TexasGal:  I only spoke for the ones I saw.  They all happened to be on either the south or south-west of Austin, and I made no claim that they constituted a representative sample.  I do claim that they exemplify something that probably should not be.

I found the hot "cold" water to be almost as irritating as the habit of swimming pools to get to bathwater temperatures.  It is no wonder to me that Barton spring in Austin is such a popular swimming site.

#17 from David Foster at 11:49 pm on May 22, 2005

It feels to me as if we're moving from an era when energy alternatives were pretty cut-and-dried to one in which there will be many contending alternative: coal-to-liquid, coal gasification, biomass, nuclear, wind, et al...and that many of these will coexist until technologies mature and the market sorts it all out.

Seems like something is likely to work out pretty well, in which case it's probably not wise to bet on $100/bbl oil.

#18 from a at 2:14 am on May 23, 2005

The market doesn't sort out. It let's every economical solution survive just like we now have hydro, gas and coal plus those energy sources that life of the state

#19 from Engineer-Poet at 2:56 pm on May 23, 2005

David Foster:  I would bet on $100/bbl oil (light, sweet) before $20/bbl oil.  Just because alternatives to oil are developing does not mean that they will arrive either soon enough or in enough volume to prevent large price spikes.  Big volume requires big money, and the big money is going to wait until it is assured of a good return.

That looks likely to come, because the supply of light sweet crude is probably peaking now and the refinery capacity to use lots of heavy and/or sour crude doesn't exist.

#20 from Alan Kellogg at 10:16 am on May 28, 2005

Engineer-Poet (#8)

The process, thermal-depolymerization, can use much more than turkey guts and the like.
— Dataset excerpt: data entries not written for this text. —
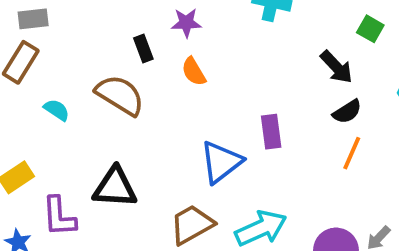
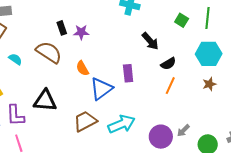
purple star: (186, 23) -> (81, 32), moved
black arrow: (336, 67) -> (150, 41), moved
orange semicircle: (194, 72) -> (82, 68), moved

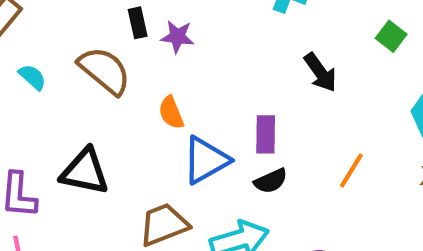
black semicircle: (168, 64) -> (271, 181), moved

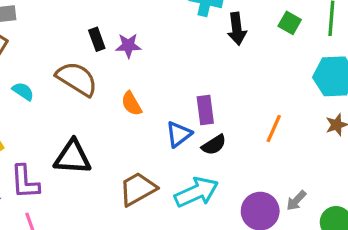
black arrow: (320, 72) -> (237, 29), moved, turned 36
blue triangle: (206, 160) -> (179, 134), moved, size x0.7

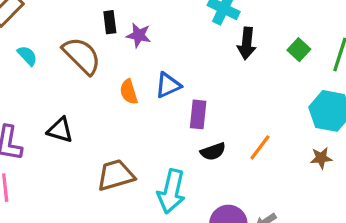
blue triangle: (179, 134) -> (168, 85), moved
black semicircle: (214, 145) -> (213, 151), moved
black triangle: (73, 157) -> (60, 130), size x0.7
cyan arrow: (196, 192) -> (171, 191), turned 114

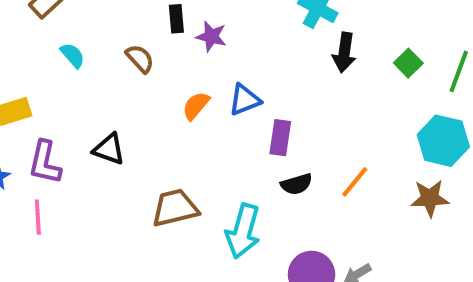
brown semicircle: (82, 56) -> (140, 59), size x0.6
orange semicircle: (129, 92) -> (196, 106), turned 55
brown star: (321, 158) -> (430, 198), size x1.4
Tires and plastic for one. Paper for another. What matters is the carbon content. And one could always produce new feedstock (kudzu plantations anybody? :) ). If the feedstock is contaminated in some many said contamination is segregated out, and the resulting products could even been sold. No more need to segregate aluminum at the curb.
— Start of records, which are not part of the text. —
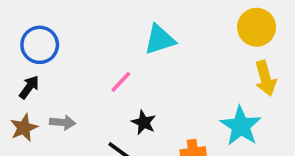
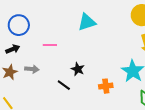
pink line: (121, 82) -> (50, 45), moved, turned 48
black arrow: (29, 87) -> (13, 49), turned 32

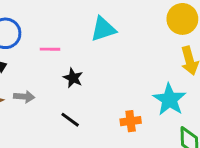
pink line: (50, 45) -> (50, 49), moved
black star: (78, 69) -> (73, 78), moved

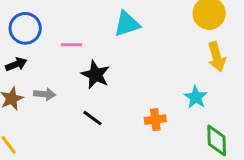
black star: (73, 78) -> (95, 75), size x1.4
cyan star: (169, 100) -> (196, 97), size x0.7

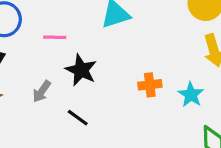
gray arrow: (45, 94) -> (42, 91), moved, turned 120
orange cross: (155, 120) -> (150, 85), moved

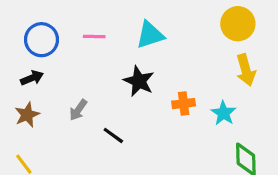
pink line: (55, 37) -> (94, 36), moved
black star: (81, 70) -> (139, 81), moved

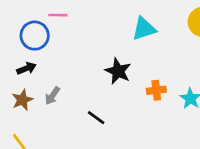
cyan triangle: (150, 35) -> (144, 29), moved
pink line: (94, 36) -> (58, 15), moved
gray arrow: (78, 110) -> (52, 96), moved

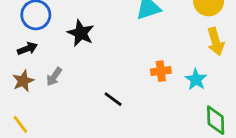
black star: (118, 71) -> (81, 33), moved
black line: (96, 118) -> (113, 99), moved

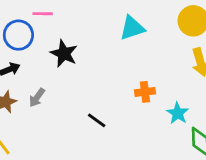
cyan star: (196, 79) -> (178, 113), moved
I can see people being paid by oil producers for their garbage and trash. The day may come when we'll be hunting down old municipal dumps for oil mining. While old farmland and ranches are put back into production to produce organic matter to add to the stream.

"The fruit tastes like shit, but the plant as a whole can be processed into one sweet crude." :)

#21 from Engineer-Poet at 1:32 pm on May 29, 2005
I expect that to happen, esp. the reclaiming of landfills for other uses.  Unfortunately it's not going to yield enough fuel to meet current (let alone future) needs for a number of reasons:
  1. Recycling tires, plastic, etc. can only replace the oil used to make them (and not all of that).
  2. The trash we throw out doesn't have enough energy to replace the oil we use.
  3. We're already using a large fraction of the biological productivity of the world, and our petroleum consumption is far greater than we could get by any sustainable harvest from the remainder using higher plants (single-celled algae are another matter).
I fully expect thermal depolymerization to become popular over time, as technical problems are solved and landfill space becomes increasingly expensive.  But it's not a complete solution even to the problem of waste disposal, and most energy needs (for transportation as for everything else) will have to come from elsewhere.